Als frontman laveert Josh Homme steevast tussen de gruizige woestijnrocker en de verleidelijke dandy. Zo’n type dat eerst in een bargevecht raakt, en daarna even lekker met de heupen gaat wiegen bij de jukebox – of andersom. Voor de pianoballade ‘Vampyre of Time and Memory’ – vrij uniek, die spelen ze amper – neemt hij plaats achter de piano. Sigaret in de hand, glas wijn erbij, een pijnlijk gezicht trekken en gaan. Als het met die gitaren allemaal niet was gelukt, had hij altijd nog een carrière als troubadour kunnen najagen. ‘Dankjewel, Dankjewel,’ verzucht hij. ‘We made our first record in Amsterdam, so it feels like coming home.’ Wat een charmeur.
Iets moois om voor te sterven
Normaliter is Queens of the Stone Age van het type plug & play, geen gezeik, herrie maken. Des te bijzonderder is het wanneer Josh Homme tijdens het óók al zelden gespeelde epos ‘Straight Jacket Fitting’ de microfoon pakt, afdaalt naar het publiek, en minutenlang in de zaal verdwijnt.
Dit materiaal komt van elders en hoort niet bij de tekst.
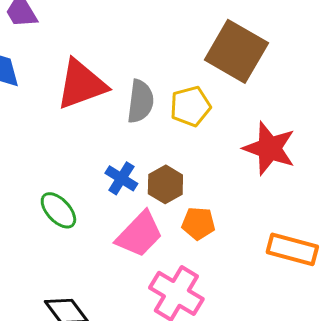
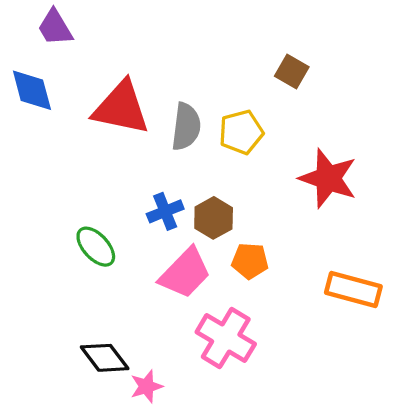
brown square: (236, 51) -> (292, 72), size x0.5
red triangle: (81, 84) -> (121, 108), turned 32
blue cross: (121, 178) -> (165, 211), turned 36

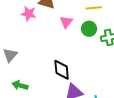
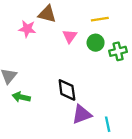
green arrow: (20, 85) -> (21, 97), moved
Hij gaat een geïmproviseerd duet aan met de Alpha, en eindigt na een crowdsurf zelfs naast de tent, waar hij een welverdiend biertje krijgt aangereikt.
Op de setlist is ruimte voor songs van vijf verschillende platen, maar het slot is voor het onovertroffen meesterwerk Songs for the Deaf. ‘Go With The Flow’ komt hard binnen, met een extra lading voor die sleutelzin: ‘I want something good to die for, to make it beautiful to live’. Het geeft een nieuw gevoel van urgentie aan een band die al bijna dertig jaar bestaat, maar nog steeds kan spelen alsof er (in de woorden van Homme) geen gisteren is, geen morgen, en alleen vandaag.